Skills needed: Data engineering skills and experience with big data tools such as Hadoop/Spark; knowledge of SQL queries for complex joins across multiple tables is required. Familiarity with ETL processes using Python scripts preferred but not mandatory. Experience in designing scalable, performant databases that can handle large volumes of data efficiently desired.
Years of experience: 3+ years (preferably) or equivalent professional development and hands-on work experiences related to big data engineering/data science roles required.
Education: Bachelor's degree preferred but not mandatory; Master’in in Data Science, Computer Science, Engineering, Statistics, Mathematics, Information Systems is highly desirable for candidates with less experience (3+ years). A strong foundation and understanding of computer programming languages such as Python or R are required.

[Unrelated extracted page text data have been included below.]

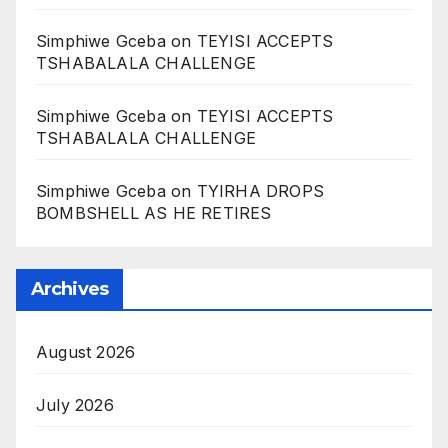
Simphiwe Gceba
on
TEYISI ACCEPTS
TSHABALALA CHALLENGE
Simphiwe Gceba
on
TEYISI ACCEPTS
TSHABALALA CHALLENGE
Simphiwe Gceba
on
TYIRHA DROPS
BOMBSHELL AS HE RETIRES
Archives
August 2026
July 2026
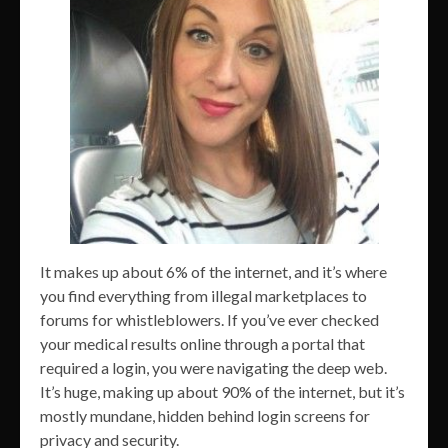
It makes up about 6% of the internet, and it’s where
you find everything from illegal marketplaces to
forums for whistleblowers. If you’ve ever checked
your medical results online through a portal that
required a login, you were navigating the deep web.
It’s huge, making up about 90% of the internet, but it’s
mostly mundane, hidden behind login screens for
privacy and security.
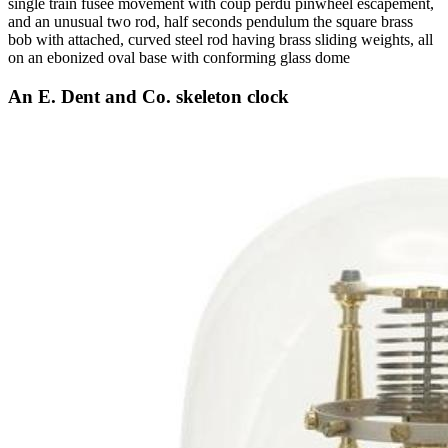
single train fusee movement with coup perdu pinwheel escapement,
and an unusual two rod, half seconds pendulum the square brass
bob with attached, curved steel rod having brass sliding weights, all
on an ebonized oval base with conforming glass dome
An E. Dent and Co. skeleton clock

Certifications: None stated explicitly mentioned within the job posting text provided. However, certification in data engineering/data science from recognized institutions can enhance your application; we encourage you to consider obtaining relevant credentials if they align with your career goals and experience level.
Must-haves: Experience working remotely or as a distributed team is required due to the company's remote work policy for this role, which may involve collaborating across different time zones in Argentina and possibly globally depending on project needs.
Responsibilities
Architect, design, and build scalable, robust, and efficient data pipelines using Azure Data Factory and other cloud-native tools.
Establish best practices for data ingestion, transformation, storage, and access, optimizing for performance and cost-efficiency.
Design and implement complex data models, schemas, and partitioning strategies for analytical and operational workloads.
Champion modern data modeling strategies such as medallion architecture.
Define and enforce frameworks for data quality, lineage, and observability.
Enhance data platform infrastructure including CI/CD, monitoring, cost optimization, and failover strategies.
Optimize performance of SQL Server and PostgreSQL databases and cloud services by identifying and resolving bottlenecks.
Collaborate with product, analytics, and business teams to translate business goals into data architecture and pipeline solutions.
Serve as the technical subject matter expert for data platforms and initiatives.
Identify automation opportunities, streamline operations, and promote data democratization.
Maintain comprehensive technical documentation, architecture diagrams, and operational playbooks.
Ensure architectural consistency and enforce data security across all services and platforms.
Work with Architects to model analytical data models, data warehouses, pipelines, and ETL processes.